As ações fazem parte do Plano de Ação de Incidente para o Enfrentamento da Chikungunya, elaborado pela Prefeitura de Dourados para coordenar medidas emergenciais tanto na Reserva Indígena quanto na área urbana do município. O documento reúne estratégias como reforço da rede de saúde, mutirões de limpeza, ampliação das equipes e vacinação contra a doença.

Segundo o secretário municipal de Saúde e coordenador-geral do COE, Márcio Figueiredo, o recuo nos casos é reflexo direto das medidas adotadas durante a situação de emergência e calamidade pública decretada pelo município. Os relatórios divulgados mostram redução significativa nos casos da fase aguda da doença, considerada o período entre 1 e 14 dias após os primeiros sintomas.

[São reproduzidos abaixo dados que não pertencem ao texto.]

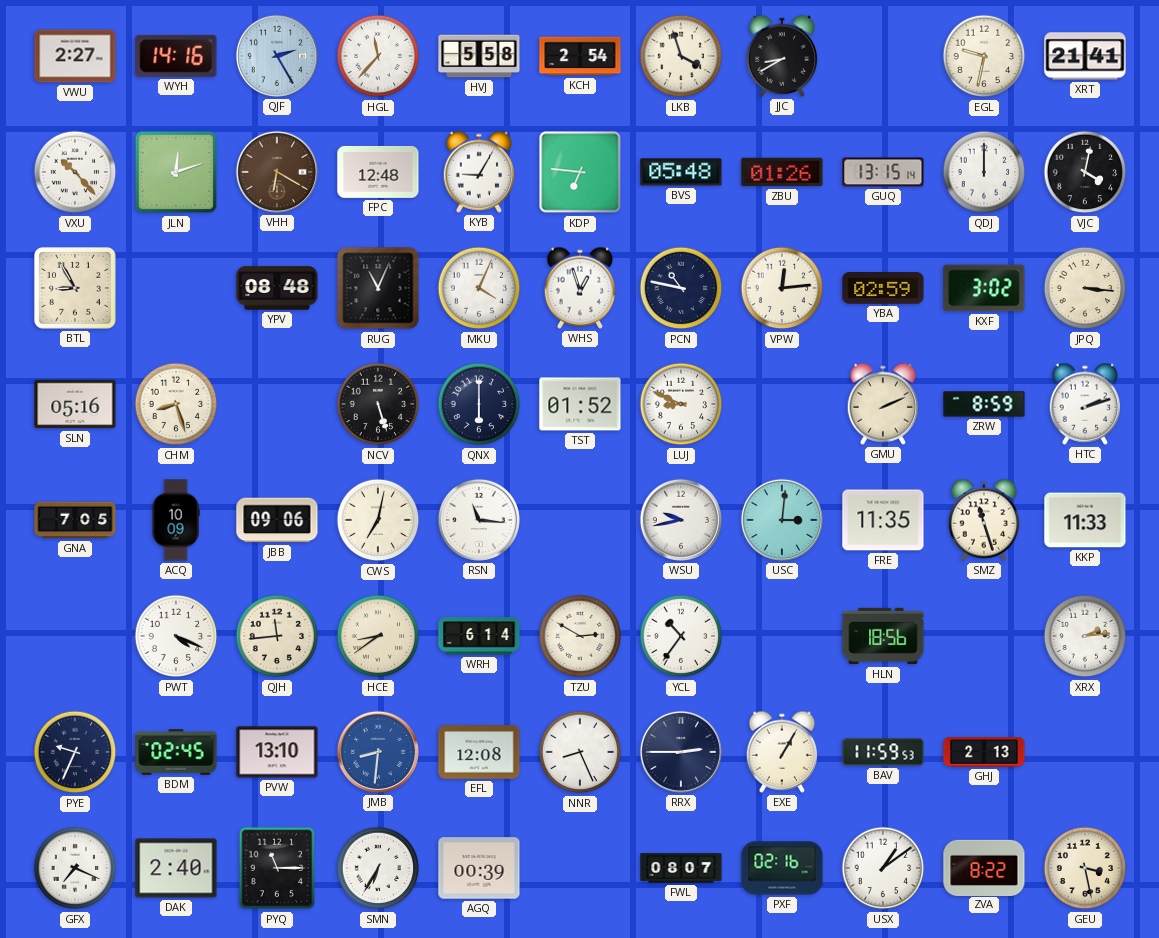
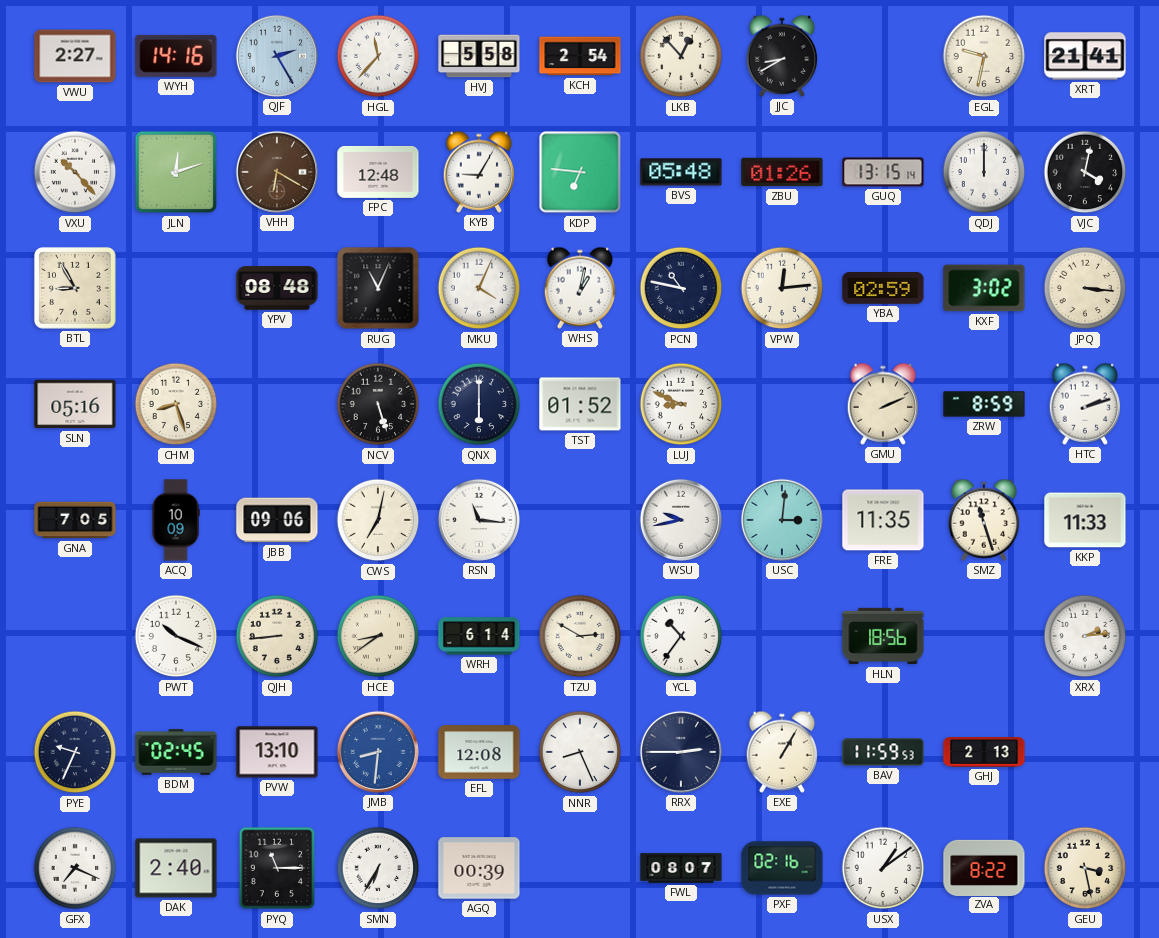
LKB: 3:57 -> 12:53
WHS: 12:57 -> 1:02
PWT: 4:19 -> 10:19
QJH: 11:44 -> 8:44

Na Aldeia Bororó, a Equipe 2 realizou 54 consultas clínicas e identificou apenas quatro pacientes na fase aguda, além de seis em fase subaguda. Já a Equipe 1 da mesma aldeia não precisou fazer remoções hospitalares nem buscas ativas por novos pacientes. Na Aldeia Jaguapiru, a Equipe 1 realizou 82 atendimentos e encontrou três pacientes na fase aguda, oito em fase subaguda e um em fase crônica.

Mesmo com os sinais de redução, os números gerais ainda preocupam. O boletim epidemiológico do COE aponta 3.141 notificações de casos suspeitos de Chikungunya na Reserva Indígena. Deste total, 2.418 são considerados casos prováveis, 2.071 já foram confirmados, 723 descartados e outros 347 seguem em investigação.

Além da assistência médica, a força-tarefa de limpeza segue intensificada dentro da Reserva Indígena. Até esta terça-feira, o mutirão já havia recolhido 250 toneladas de resíduos sólidos, eliminando materiais que poderiam servir de criadouros do mosquito Aedes aegypti, transmissor também da dengue e zika.